A sua preocupação é genuína, tem razão de ser. Quando lhe pergunto que episódio é que mais o marcou enquanto médico, remete-se ao silêncio por alguns momentos. “Quando escolhi Radiologia e não Medicina Interna, foi também por pensar que a tal relação médico-doente com os pacientes em enorme sofrimento iria exigir de mim tanto que podia baquear. Tive receio de não ter estofo para aguentar a exigência que confronta o médico perante os maiores dramas. Na Radiologia esse problema era muito mitigado. Mas houve coisas que me marcaram muito”. Novo silêncio. “No começo da minha vida na especialidade, Radiologia e Radioterapia eram uma só. Quando fui para Itália, disse que queria aprender Radioterapia a sério porque amanhã, se tudo correr bem, vou ser professor de Radiologia na universidade e mal parece que o docente não saiba Radioterapia. Foi extremamente doloroso fazer radioterapia a crianças. Olhava para aquelas crianças, da idade dos meus filhos, e foi muito duro. Violenta a inteligência uma criança não sobreviver aos seus pais. O sofrimento é uma coisa que violenta a inteligência”.

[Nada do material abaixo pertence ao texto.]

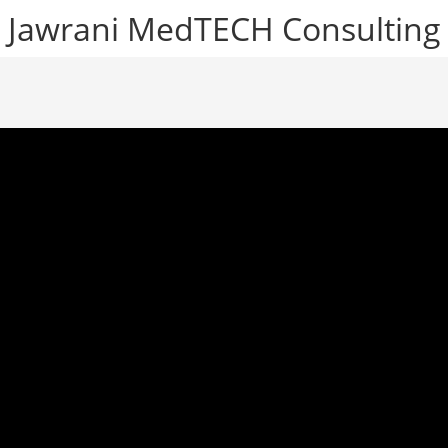
Jawrani MedTECH Consulting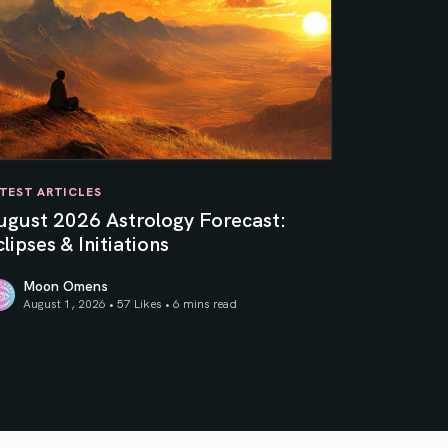
TEST ARTICLES
ugust 2026 Astrology Forecast:
lipses & Initiations
Moon Omens
August 1, 2026 • 57 Likes •
6 mins read
ner Sun
gust 2026 Astrology Forecast: Eclipses & Initiations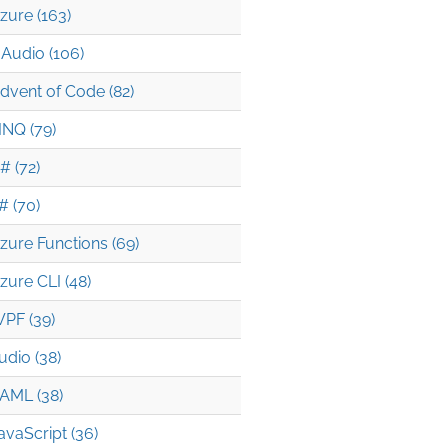
zure (163)
Audio (106)
dvent of Code (82)
INQ (79)
# (72)
# (70)
zure Functions (69)
zure CLI (48)
PF (39)
udio (38)
AML (38)
avaScript (36)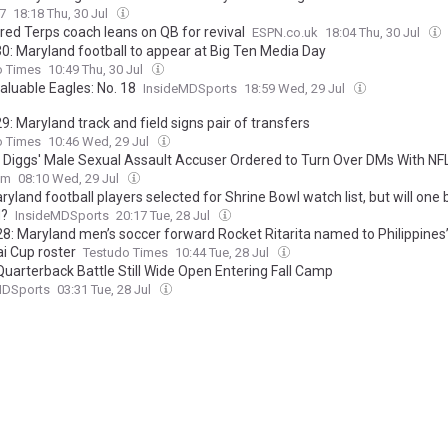
7
18:18 Thu, 30 Jul
red Terps coach leans on QB for revival
ESPN.co.uk
18:04 Thu, 30 Jul
0: Maryland football to appear at Big Ten Media Day
o Times
10:49 Thu, 30 Jul
aluable Eagles: No. 18
InsideMDSports
18:59 Wed, 29 Jul
: Maryland track and field signs pair of transfers
o Times
10:46 Wed, 29 Jul
 Diggs' Male Sexual Assault Accuser Ordered to Turn Over DMs With NF
om
08:10 Wed, 29 Jul
yland football players selected for Shrine Bowl watch list, but will one 
d?
InsideMDSports
20:17 Tue, 28 Jul
8: Maryland men’s soccer forward Rocket Ritarita named to Philippine
i Cup roster
Testudo Times
10:44 Tue, 28 Jul
Quarterback Battle Still Wide Open Entering Fall Camp
MDSports
03:31 Tue, 28 Jul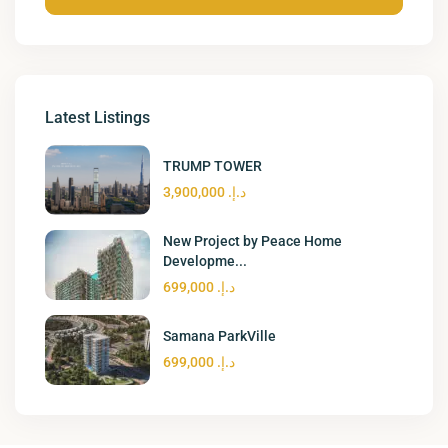
Latest Listings
TRUMP TOWER
د.إ. 3,900,000
New Project by Peace Home
Developme...
د.إ. 699,000
Samana ParkVille
د.إ. 699,000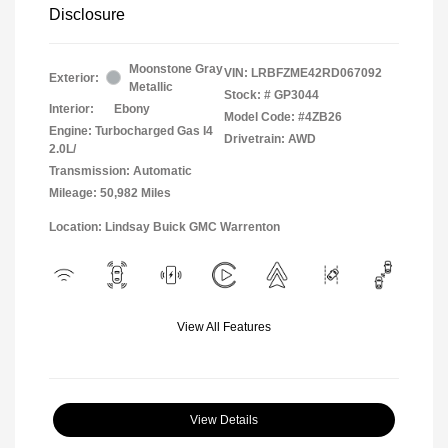
Disclosure
Moonstone Gray
VIN:
LRBFZME42RD067092
Exterior:
Metallic
Stock: #
GP3044
Interior:
Ebony
Model Code: #4ZB26
Engine: Turbocharged Gas I4
Drivetrain: AWD
2.0L/
Transmission: Automatic
Mileage: 50,982 Miles
Location: Lindsay Buick GMC Warrenton
View All Features
View Details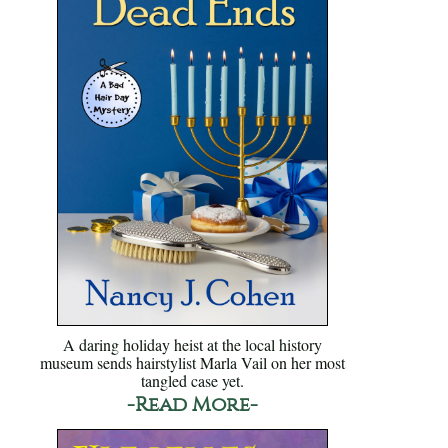
A daring holiday heist at the local history
museum sends hairstylist Marla Vail on her most
tangled case yet.
-Read More-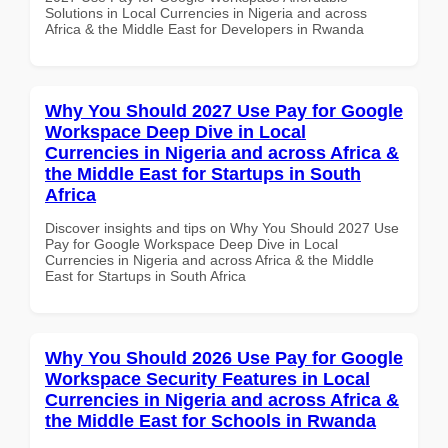
Solutions in Local Currencies in Nigeria and across
Africa & the Middle East for Developers in Rwanda
Why You Should 2027 Use Pay for Google
Workspace Deep Dive in Local
Currencies in Nigeria and across Africa &
the Middle East for Startups in South
Africa
Discover insights and tips on Why You Should 2027 Use
Pay for Google Workspace Deep Dive in Local
Currencies in Nigeria and across Africa & the Middle
East for Startups in South Africa
Why You Should 2026 Use Pay for Google
Workspace Security Features in Local
Currencies in Nigeria and across Africa &
the Middle East for Schools in Rwanda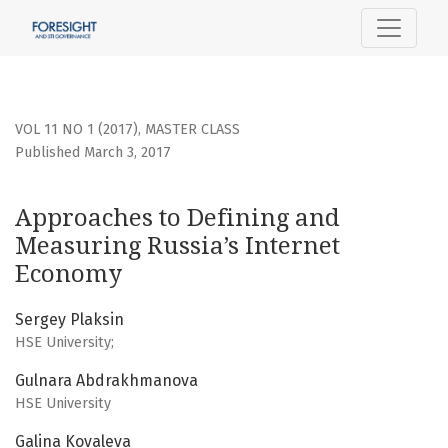
Approaches to Defining and Measuring Russia’s Internet 
VOL 11 NO 1 (2017)
,
MASTER CLASS
Published March 3, 2017
Approaches to Defining and
Measuring Russia’s Internet
Economy
Sergey Plaksin
HSE University;
Gulnara Abdrakhmanova
HSE University
Galina Kovaleva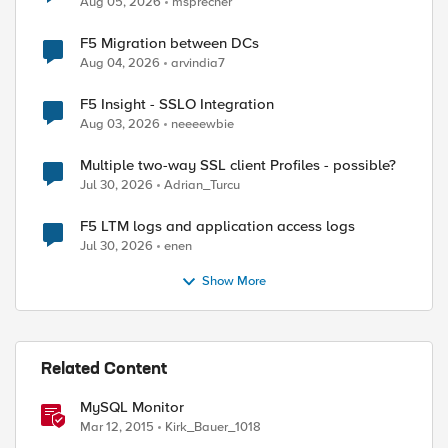
Aug 05, 2026
msprecher
F5 Migration between DCs
Aug 04, 2026
arvindia7
F5 Insight - SSLO Integration
Aug 03, 2026
neeeewbie
Multiple two-way SSL client Profiles - possible?
Jul 30, 2026
Adrian_Turcu
F5 LTM logs and application access logs
Jul 30, 2026
enen
Show More
Related Content
MySQL Monitor
Mar 12, 2015
Kirk_Bauer_1018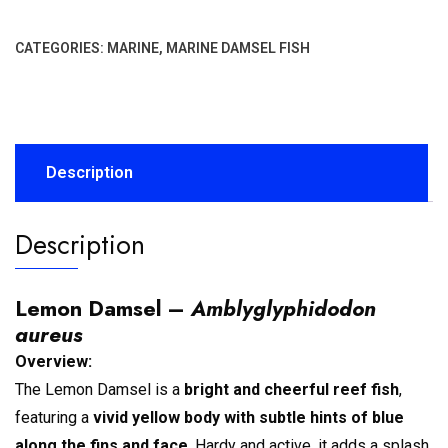
CATEGORIES:
MARINE
,
MARINE DAMSEL FISH
Description
Description
Lemon Damsel –
Amblyglyphidodon
aureus
Overview:
The Lemon Damsel is a
bright and cheerful reef fish
,
featuring a
vivid yellow body with subtle hints of blue
along the fins and face
. Hardy and active, it adds a splash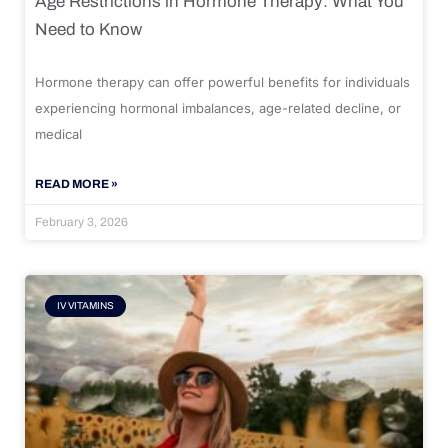
Age Restrictions in Hormone Therapy: What You
Need to Know
Hormone therapy can offer powerful benefits for individuals
experiencing hormonal imbalances, age-related decline, or
medical
READ MORE »
February 3, 2026
IV VITAMINS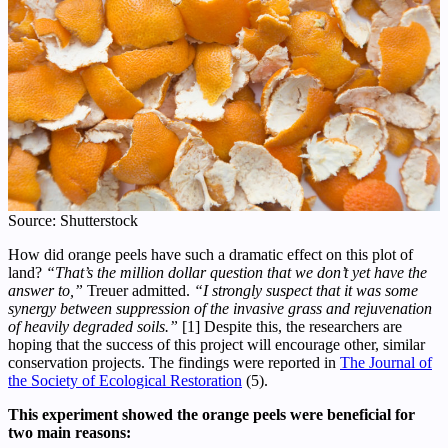
Source: Shutterstock
How did orange peels have such a dramatic effect on this plot of
land?
“That’s the million dollar question that we don’t yet have the
answer to,”
Treuer admitted.
“I strongly suspect that it was some
synergy between suppression of the invasive grass and rejuvenation
of heavily degraded soils.”
[1] Despite this, the researchers are
hoping that the success of this project will encourage other, similar
conservation projects. The findings were reported in
The Journal of
the Society of Ecological Restoration
(5).
This experiment showed the orange peels were beneficial for
two main reasons: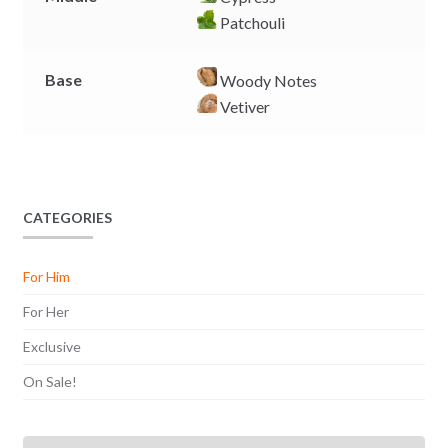
Patchouli
Base
Woody Notes
Vetiver
CATEGORIES
For Him
For Her
Exclusive
On Sale!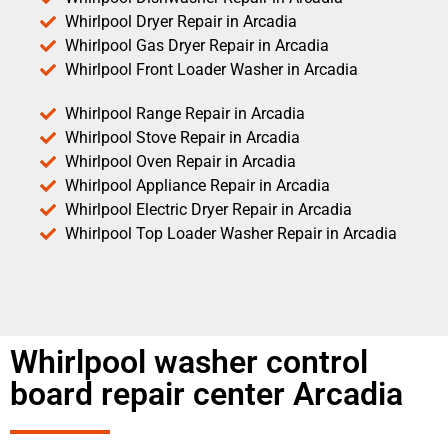
Whirlpool Dryer Repair in Arcadia
Whirlpool Gas Dryer Repair in Arcadia
Whirlpool Front Loader Washer in Arcadia
Whirlpool Range Repair in Arcadia
Whirlpool Stove Repair in Arcadia
Whirlpool Oven Repair in Arcadia
Whirlpool Appliance Repair in Arcadia
Whirlpool Electric Dryer Repair in Arcadia
Whirlpool Top Loader Washer Repair in Arcadia
Whirlpool washer control
board repair center Arcadia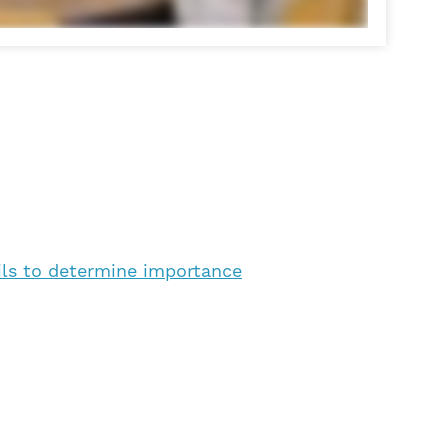
ils to determine importance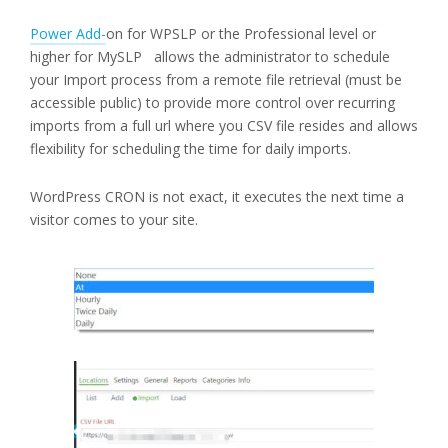
Power Add-
on for WPSLP or the Professional level or
higher for MySLP allows the administrator to schedule
your Import process from a remote file retrieval (must be
accessible public) to provide more control over recurring
imports from a full url where you CSV file resides and allows
flexibility for scheduling the time for daily imports.
WordPress CRON is not exact, it executes the next time a
visitor comes to your site.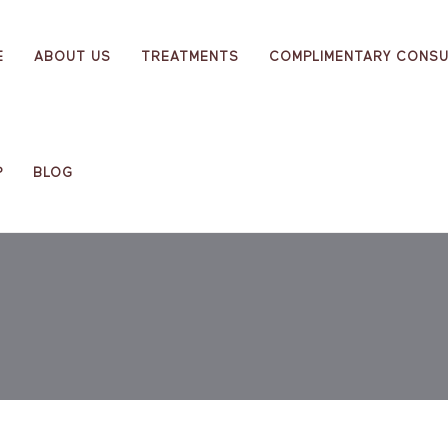
E
ABOUT US
TREATMENTS
COMPLIMENTARY CONSU
P
BLOG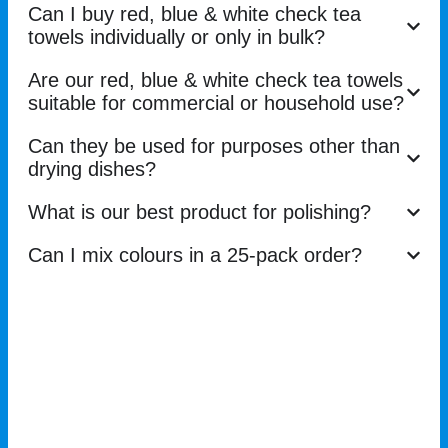
Can I buy red, blue & white check tea
towels individually or only in bulk?
Are our red, blue & white check tea towels
suitable for commercial or household use?
Can they be used for purposes other than
drying dishes?
What is our best product for polishing?
Can I mix colours in a 25-pack order?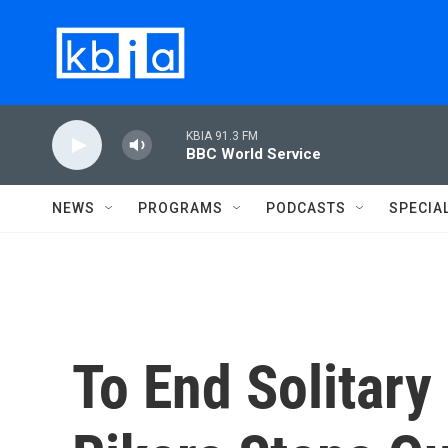
Skip to main content
KBIA 91.3 FM
BBC World Service
NEWS
PROGRAMS
PODCASTS
SPECIA
To End Solitary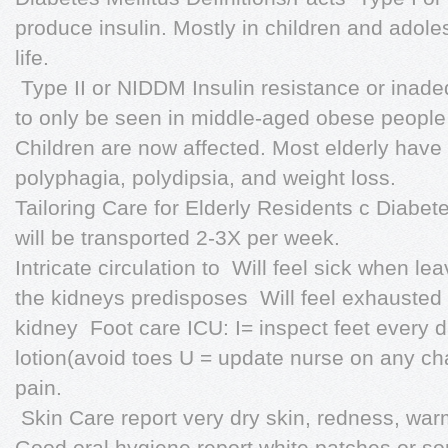
produce insulin. Mostly in children and adole
life.
 Type II or NIDDM Insulin resistance or inade
to only be seen in middle-aged obese people w
Children are now affected. Most elderly have 
polyphagia, polydipsia, and weight loss.
Tailoring Care for Elderly Residents c Diabetes
will be transported 2-3X per week.
Intricate circulation to  Will feel sick when lea
the kidneys predisposes  Will feel exhausted
kidney  Foot care ICU: I= inspect feet every 
lotion(avoid toes U = update nurse on any ch
pain.
 Skin Care report very dry skin, redness, warmt
Good oral hygiene report white patches or so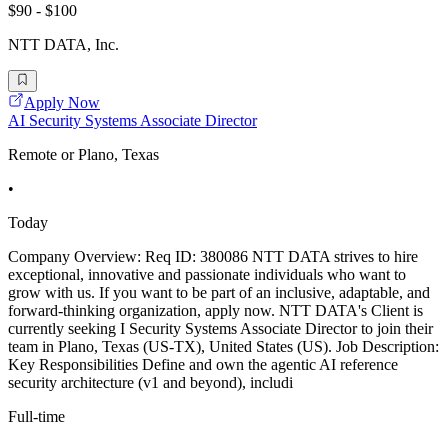
$90 - $100
NTT DATA, Inc.
Apply Now
AI Security Systems Associate Director
Remote or Plano, Texas
•
Today
Company Overview: Req ID: 380086 NTT DATA strives to hire
exceptional, innovative and passionate individuals who want to
grow with us. If you want to be part of an inclusive, adaptable, and
forward-thinking organization, apply now. NTT DATA's Client is
currently seeking I Security Systems Associate Director to join their
team in Plano, Texas (US-TX), United States (US). Job Description:
Key Responsibilities Define and own the agentic AI reference
security architecture (v1 and beyond), includi
Full-time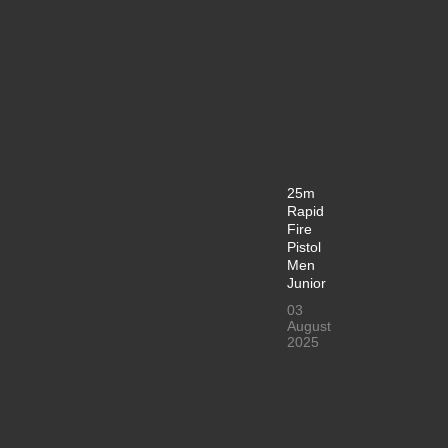
25m
Rapid
Fire
Pistol
Men
Junior
03
August
2025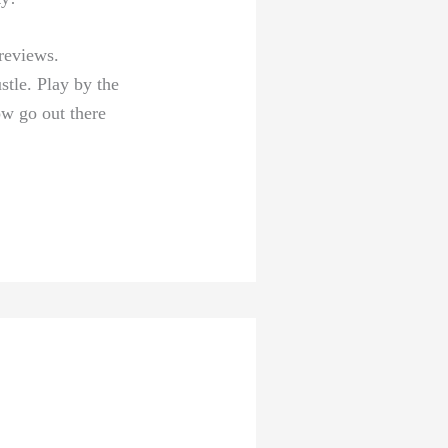
 reviews.
stle. Play ⁤by the
ow go out there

A conversa aproxima-se do fim. Henrique Vilaça Ramos fala ainda dos seus interesses. É um leitor compulsivo, sempre três ou quatro livros ao mesmo tempo. E a Bioética, que o acompanha desde cedo. “Nos últimos anos, tenho desenvolvido esse interesse, que me tem levado a escrever sobre o assunto, a colaborar em cursos de Mestrado na Universidade Católica, já estive em júris de Doutoramento sobre Bioética... Se Ele me der vida e saúde, talvez um dia junte os textos todos para deixar ficar uma coletânea, embora não saiba se o que lá está vale a pena”. E voltamos ao início, à questão da fé.
FMUC

Obrigou-me a dizer coisas que nunca pensava querer dizer 

“As dúvidas que a inteligência nos suscita são mais que muitas. Porque a fé não está no plano da inteligência, está num outro plano completamente diferente. Não está contra a inteligência, mas está com a inteligência. Como dizia alguém, a fé é algo que dá um segundo sentido às coisas que têm sentido e que dá sentido àquelas que ainda não têm. Se eu tivesse de acreditar só em Deus, um deus, possivelmente não acreditaria”. Até porque, para Henrique Vilaça Ramos, a sua fé não está num deus qualquer, mas sim em Jesus Cristo. “A minha fé é na pessoa concreta, que passou na Terra a fazer o que Ele fez e que morreu por mim e me ama. E isso, para mim, é garantido. Apesar de todos os meus podres, estou salvo”. Faz uma pausa prolongada. Olha para mim. “Obrigou-me a dizer coisas que nunca pensava querer dizer”.